If you propose an intent alignment scheme such that when we ask “Is there any way the system could satisfy this scheme and still be trying to harm us?”, the answer is “No”, then congrats, you’ve solved the adversarial robustness problem! That seems to me to be the goal and the point of this way of thinking.
I think that the intuitions from “classical” multivariable optimization are poor guides for thinking about either human values or the cognition of deep learning systems. To highlight a concrete (but mostly irrelevant, IMO) example of how they diverge, this claim:
is largely false for deep learning systems, whose parameters mostly[1] don’t grow to extreme positive or negative values. In fact, in the limit of wide networks under the NTK initialization, the average change in parameter values goes to zero.
Additionally, even very strong optimization towards a given metric does not imply that the system will pursue whatever strategy is available that minimizes the metric in question. E.g., GPT-3 was subjected to an enormous amount of optimization pressure to reduce its loss. But GPT-3 itself does not behave as though it has any desire to decrease its own loss. If you ask it to choose its own curriculum, it won’t default to the most easily predicted possible data.

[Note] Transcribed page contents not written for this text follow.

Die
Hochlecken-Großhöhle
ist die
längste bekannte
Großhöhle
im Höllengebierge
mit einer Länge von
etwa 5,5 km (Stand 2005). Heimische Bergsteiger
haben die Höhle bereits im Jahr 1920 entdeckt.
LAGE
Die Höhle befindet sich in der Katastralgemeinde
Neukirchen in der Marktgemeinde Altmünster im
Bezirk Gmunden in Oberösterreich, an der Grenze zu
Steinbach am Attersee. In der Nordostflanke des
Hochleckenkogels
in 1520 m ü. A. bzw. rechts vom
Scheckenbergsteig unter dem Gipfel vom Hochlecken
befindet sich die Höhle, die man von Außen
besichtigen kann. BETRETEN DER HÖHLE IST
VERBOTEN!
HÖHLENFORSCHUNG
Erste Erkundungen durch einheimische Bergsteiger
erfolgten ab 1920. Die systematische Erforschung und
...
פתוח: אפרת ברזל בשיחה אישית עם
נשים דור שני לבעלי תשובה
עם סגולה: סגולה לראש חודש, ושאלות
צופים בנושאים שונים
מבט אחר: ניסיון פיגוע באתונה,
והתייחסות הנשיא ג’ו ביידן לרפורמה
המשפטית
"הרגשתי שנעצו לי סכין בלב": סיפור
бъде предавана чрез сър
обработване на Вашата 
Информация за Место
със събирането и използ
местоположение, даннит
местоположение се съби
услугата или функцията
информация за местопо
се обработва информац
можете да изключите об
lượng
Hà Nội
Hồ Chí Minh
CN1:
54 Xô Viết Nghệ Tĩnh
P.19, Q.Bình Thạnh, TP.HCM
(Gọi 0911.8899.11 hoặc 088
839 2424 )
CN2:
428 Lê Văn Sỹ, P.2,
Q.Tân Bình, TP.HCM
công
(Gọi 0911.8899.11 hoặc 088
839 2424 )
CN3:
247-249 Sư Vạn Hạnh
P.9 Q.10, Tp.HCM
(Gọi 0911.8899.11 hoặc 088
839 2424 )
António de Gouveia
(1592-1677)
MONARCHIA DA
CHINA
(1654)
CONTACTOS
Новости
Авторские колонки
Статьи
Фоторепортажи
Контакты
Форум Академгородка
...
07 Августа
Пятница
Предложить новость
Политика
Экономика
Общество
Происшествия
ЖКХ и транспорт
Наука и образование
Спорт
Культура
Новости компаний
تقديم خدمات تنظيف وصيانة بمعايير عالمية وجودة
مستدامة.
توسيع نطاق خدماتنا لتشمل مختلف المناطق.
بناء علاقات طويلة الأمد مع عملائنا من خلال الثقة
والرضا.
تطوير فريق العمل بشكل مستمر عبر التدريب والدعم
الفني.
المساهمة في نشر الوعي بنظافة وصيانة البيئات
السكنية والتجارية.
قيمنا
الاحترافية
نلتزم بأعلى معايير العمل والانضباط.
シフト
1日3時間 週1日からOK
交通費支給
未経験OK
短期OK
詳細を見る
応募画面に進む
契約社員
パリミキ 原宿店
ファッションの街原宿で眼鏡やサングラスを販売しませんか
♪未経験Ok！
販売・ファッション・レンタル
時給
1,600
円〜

Related: humans don’t sit in dark rooms all day, even though doing so would minimize predictive error, and their visual cortexes both (1) optimize towards low predictive error, and (2) there are pathways available by which visual cortexes can influence their human’s motor behavior.
Related: Reward is not the optimization target
Some specific subsets of weights, such as those in layer norms, can be an exception here, as they can grow into the hundreds for some architectures.
Another source of Adversarial robustness issues relates to the model itself becoming deceptive.
As for this:
I unfortunately think this is exactly what real world AI companies are building.